I was bursting with pride when the girls rode Taz's Twisters.  This seemed to be the ride that inspired the most family feuding.  During the three times the girls rode it, I witnessed numerous sibling fights.  I saw brothers arguing with brothers to the point they would scream and then punch.  Sisters fighting with sisters, yelling, sticking out tongues, and pouting.  One brother and sister pair antagonized each other so much the mom had to lean over the fence to yell at her children.  I saw several younger siblings get their feelings hurt as the older sibling insisted on riding independently.  The little ones had to ride alone, crying in the little twisting buckets all by themselves.

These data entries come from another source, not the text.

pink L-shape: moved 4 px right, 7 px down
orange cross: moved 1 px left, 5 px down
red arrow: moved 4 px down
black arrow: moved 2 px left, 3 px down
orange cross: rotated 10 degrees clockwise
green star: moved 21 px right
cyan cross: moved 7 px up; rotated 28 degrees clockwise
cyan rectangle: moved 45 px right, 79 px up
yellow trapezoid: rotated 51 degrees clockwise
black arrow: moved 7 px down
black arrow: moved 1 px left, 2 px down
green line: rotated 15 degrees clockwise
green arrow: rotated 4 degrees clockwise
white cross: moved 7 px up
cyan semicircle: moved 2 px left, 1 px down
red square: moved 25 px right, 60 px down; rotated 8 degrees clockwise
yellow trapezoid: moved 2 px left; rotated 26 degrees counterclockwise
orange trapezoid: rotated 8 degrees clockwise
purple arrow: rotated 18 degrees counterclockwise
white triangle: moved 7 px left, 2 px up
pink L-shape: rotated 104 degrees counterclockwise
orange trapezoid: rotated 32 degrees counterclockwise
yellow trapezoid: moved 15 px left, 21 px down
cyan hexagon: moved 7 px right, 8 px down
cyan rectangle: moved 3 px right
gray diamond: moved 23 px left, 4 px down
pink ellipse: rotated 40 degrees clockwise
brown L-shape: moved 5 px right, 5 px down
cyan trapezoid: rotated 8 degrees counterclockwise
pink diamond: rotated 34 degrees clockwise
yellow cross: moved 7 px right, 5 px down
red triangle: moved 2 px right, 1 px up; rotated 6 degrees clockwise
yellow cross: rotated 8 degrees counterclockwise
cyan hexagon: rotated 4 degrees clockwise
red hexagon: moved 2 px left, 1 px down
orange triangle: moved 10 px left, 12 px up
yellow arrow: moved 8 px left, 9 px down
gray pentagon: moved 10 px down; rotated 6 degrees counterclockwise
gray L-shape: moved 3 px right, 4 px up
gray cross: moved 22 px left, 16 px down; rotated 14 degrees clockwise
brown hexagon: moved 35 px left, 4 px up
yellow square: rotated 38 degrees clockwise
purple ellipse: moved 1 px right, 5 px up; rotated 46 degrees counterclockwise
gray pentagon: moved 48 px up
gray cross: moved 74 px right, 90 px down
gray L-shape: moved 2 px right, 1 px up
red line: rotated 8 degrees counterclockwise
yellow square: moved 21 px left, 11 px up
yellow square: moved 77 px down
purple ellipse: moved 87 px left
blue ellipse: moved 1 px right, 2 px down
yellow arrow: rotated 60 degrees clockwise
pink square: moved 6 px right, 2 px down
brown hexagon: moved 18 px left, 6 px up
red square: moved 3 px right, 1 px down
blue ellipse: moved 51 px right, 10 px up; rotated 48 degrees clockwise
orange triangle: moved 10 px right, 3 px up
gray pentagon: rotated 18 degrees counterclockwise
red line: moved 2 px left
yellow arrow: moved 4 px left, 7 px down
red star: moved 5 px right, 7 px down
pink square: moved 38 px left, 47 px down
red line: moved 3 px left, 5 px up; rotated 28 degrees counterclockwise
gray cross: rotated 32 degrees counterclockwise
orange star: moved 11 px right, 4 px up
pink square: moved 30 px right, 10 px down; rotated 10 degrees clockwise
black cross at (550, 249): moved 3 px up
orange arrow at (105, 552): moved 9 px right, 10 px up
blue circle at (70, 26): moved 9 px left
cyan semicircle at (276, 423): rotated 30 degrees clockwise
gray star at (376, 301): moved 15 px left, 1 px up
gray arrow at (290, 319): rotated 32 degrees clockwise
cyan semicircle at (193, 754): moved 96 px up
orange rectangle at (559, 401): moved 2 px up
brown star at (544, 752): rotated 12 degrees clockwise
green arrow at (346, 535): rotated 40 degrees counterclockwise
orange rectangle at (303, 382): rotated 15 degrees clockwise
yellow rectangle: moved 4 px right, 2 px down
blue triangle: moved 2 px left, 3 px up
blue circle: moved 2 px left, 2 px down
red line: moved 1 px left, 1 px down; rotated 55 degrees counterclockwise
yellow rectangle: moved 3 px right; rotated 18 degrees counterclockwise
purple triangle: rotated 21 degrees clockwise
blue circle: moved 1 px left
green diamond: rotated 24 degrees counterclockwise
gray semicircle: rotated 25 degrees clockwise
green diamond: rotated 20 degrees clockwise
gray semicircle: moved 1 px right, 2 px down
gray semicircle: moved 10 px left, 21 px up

Not my girls though.  They were working together to get their tornado spinning.  I could hear their laughter over the the music and sirens.  Never once did either girl say something hurtful to the other.  They never hit or kicked. A3 was even a trooper even though she wasn't big enough to do anything.  She was happy just to be in her stroller or sling.  The highlight of her day was probably eating.

It was beautiful.  I was living in a dream! It was totally worth the $300 we spent on A1's free ticket.  We plan on going again next summer when A1 gets her free ticket again.

I woke from my dream by the time we left the parking lot and the girls started arguing about who got what blanket... It was still totally worth the trip though.